Rep. criticizes gas fee, Corbett budget, visitors bureau

State Rep. Rick Mirabito, D-Williamsport, said that Pennsylvania’s legislation that generates impact fees from natural gas drillers doesn’t go far enough and that the state has lost out on at least $800 million in severance taxes from the industry since 2010.

The legislator made his remarks Monday at a meeting of the Williamsport Rotary Club at the Genetti Hotel.

Mirabito said that Act 13, which, among other things, provides a funding mechanism from natural gas drillers to the state and local municipalities where drilling activity occurs based on the number of a company’s wells and where they are located.

He said the fees paid by drillers are “neither local or impactful.”

Of the money paid by gas companies, almost half is disbursed outside of the area, according to Mirabito.

“We end up at the end of the day with about 47 percent going out of the area,” he said.

Pennsylvania, like 38 other states, also should have instituted a severance tax on drillers’ production, he added.

The state remains the largest gas-producing state without a severance tax. Mirabito said Pennsylvania has missed out on nearly $1 billion from the potential tax, according to reports he has seen.

“Sarah Palin had a tax on oil and gas in Alaska,” he said.
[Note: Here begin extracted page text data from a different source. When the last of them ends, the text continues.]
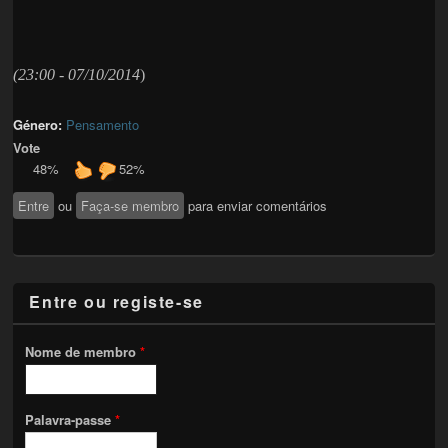
(23:00 - 07/10/2014
)
Género:
Pensamento
Vote
48%
52%
Entre
ou
Faça-se membro
para enviar comentários
Entre ou registe-se
Nome de membro
*
Palavra-passe
*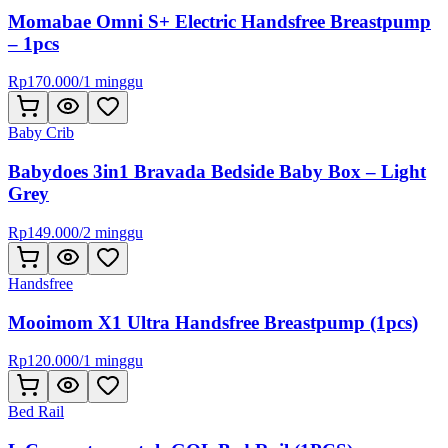
Momabae Omni S+ Electric Handsfree Breastpump
– 1pcs
Rp
170.000
/
1 minggu
Baby Crib
Babydoes 3in1 Bravada Bedside Baby Box – Light
Grey
Rp
149.000
/
2 minggu
Handsfree
Mooimom X1 Ultra Handsfree Breastpump (1pcs)
Rp
120.000
/
1 minggu
Bed Rail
In addition, no provisions were made in Act 13 for Pennsylvania residents to have access to natural gas. The majority of residents – 57 percent – don’t have access to the natural gas that is harvested from under the ground where they live.
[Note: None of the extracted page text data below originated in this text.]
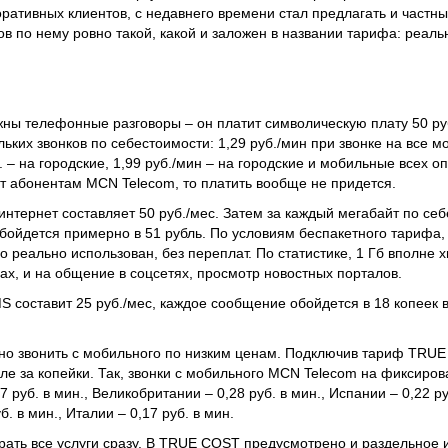
поративных клиентов, с недавнего времени стал предлагать и част
ов по нему ровно такой, какой и заложен в названии тарифа: реаль
жны телефонные разговоры – он платит символическую плату 50 ру
льких звонков по себестоимости: 1,29 руб./мин при звонке на все 
. – на городские, 1,99 руб./мин – на городские и мобильные всех о
ит абонентам MCN Telecom, то платить вообще не придется.
нтернет составляет 50 руб./мес. Затем за каждый мегабайт по се
 обойдется примерно в 51 рубль. По условиям беспакетного тарифа,
о реально использован, без переплат. По статистике, 1 Гб вполне х
ах, и на общение в соцсетях, просмотр новостных порталов.
MS составит 25 руб./мес, каждое сообщение обойдется в 18 копеек
но звонить с мобильного по низким ценам. Подключив тариф TRU
сле за копейки. Так, звонки с мобильного MCN Telecom на фиксиро
 руб. в мин., Великобритании – 0,28 руб. в мин., Испании – 0,22 ру
б. в мин., Италии – 0,17 руб. в мин.
рать все услуги сразу. В TRUE COST предусмотрено и раздельное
“This is a major problem,” Mirabito said.

Legislation is pending in the Senate, however, to expand natural gas service to more schools, businesses and residential areas.
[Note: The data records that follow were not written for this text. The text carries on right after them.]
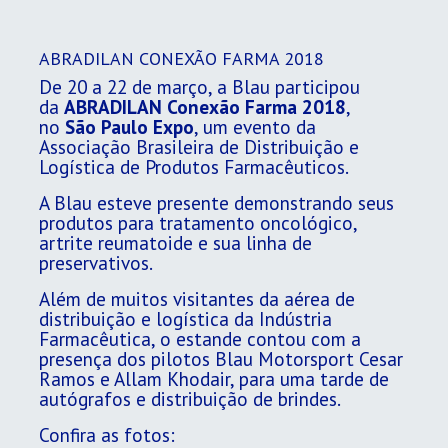
ABRADILAN CONEXÃO FARMA 2018
De 20 a 22 de março, a Blau participou
da
ABRADILAN Conexão Farma 2018
,
no
São Paulo Expo
, um evento da
Associação Brasileira de Distribuição e
Logística de Produtos Farmacêuticos.
A Blau esteve presente demonstrando seus
produtos para tratamento oncológico,
artrite reumatoide e sua linha de
preservativos.
Além de muitos visitantes da aérea de
distribuição e logística da Indústria
Farmacêutica, o estande contou com a
presença dos pilotos Blau Motorsport Cesar
Ramos e Allam Khodair, para uma tarde de
autógrafos e distribuição de brindes.
Confira as fotos:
Mirabito also said that Gov. Tom Corbett’s funding plan for education and human services have been “devastating.”

He said that cuts to education have a greater impact to school districts in rural Pennsylvania compared to more wealthy districts in southeastern Pennsylvania.

Mirabito also called for the closure of loopholes that allow corporations to pay less in business taxes.

He said that most large corporations only pay 2 to 3 percent of the state’s 9.9 percent corporate income taxes because of a business loophole.

The legislator once again called for more transparency and accountability on behalf of the Lycoming County Visitors Bureau and its relationship to the Williamsport/Lycoming Chamber of Commerce and how county hotel taxes are used.

Mirabito devoted a town hall meeting in late February to the subject. He said he became involved because he is concerned how public tax money is being spent and because numerous constituents were concerned about use of the bureau’s visitor information center on William Street.

He said residents became upset because they were required to be a member of the chamber or visitors bureau in order to place marketing materials there.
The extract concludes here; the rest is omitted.